Items listed in a dataset:
BEGIN
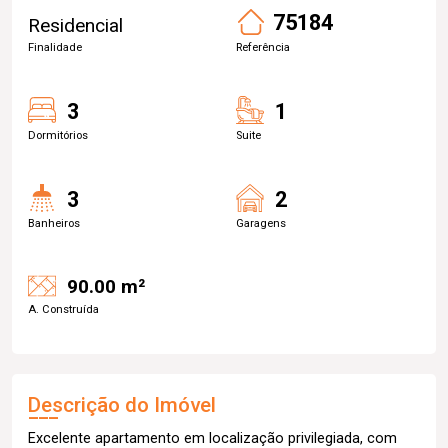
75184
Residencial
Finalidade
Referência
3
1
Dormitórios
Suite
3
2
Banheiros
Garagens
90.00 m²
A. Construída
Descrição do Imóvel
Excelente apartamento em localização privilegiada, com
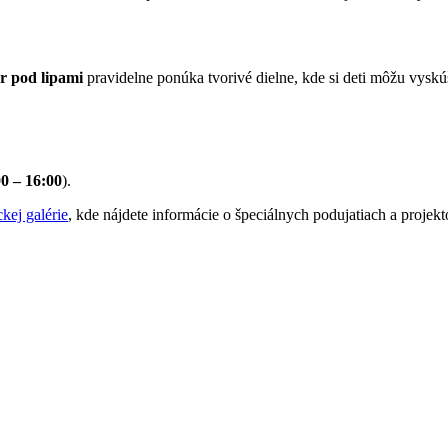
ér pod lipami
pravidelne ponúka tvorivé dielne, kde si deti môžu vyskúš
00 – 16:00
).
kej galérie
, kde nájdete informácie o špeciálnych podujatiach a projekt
END
BEGIN
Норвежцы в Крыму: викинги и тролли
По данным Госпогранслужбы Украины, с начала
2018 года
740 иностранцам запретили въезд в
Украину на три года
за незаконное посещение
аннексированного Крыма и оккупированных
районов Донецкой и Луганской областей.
END
> Problem to work on: Give back, exactly as written, the stretch from the line with "kej galérie" through the line with "podujatiach a projekt", and no other lines from the records above.

> Solution to this exercise:
kej galérie
, kde nájdete informácie o špeciálnych podujatiach a projekt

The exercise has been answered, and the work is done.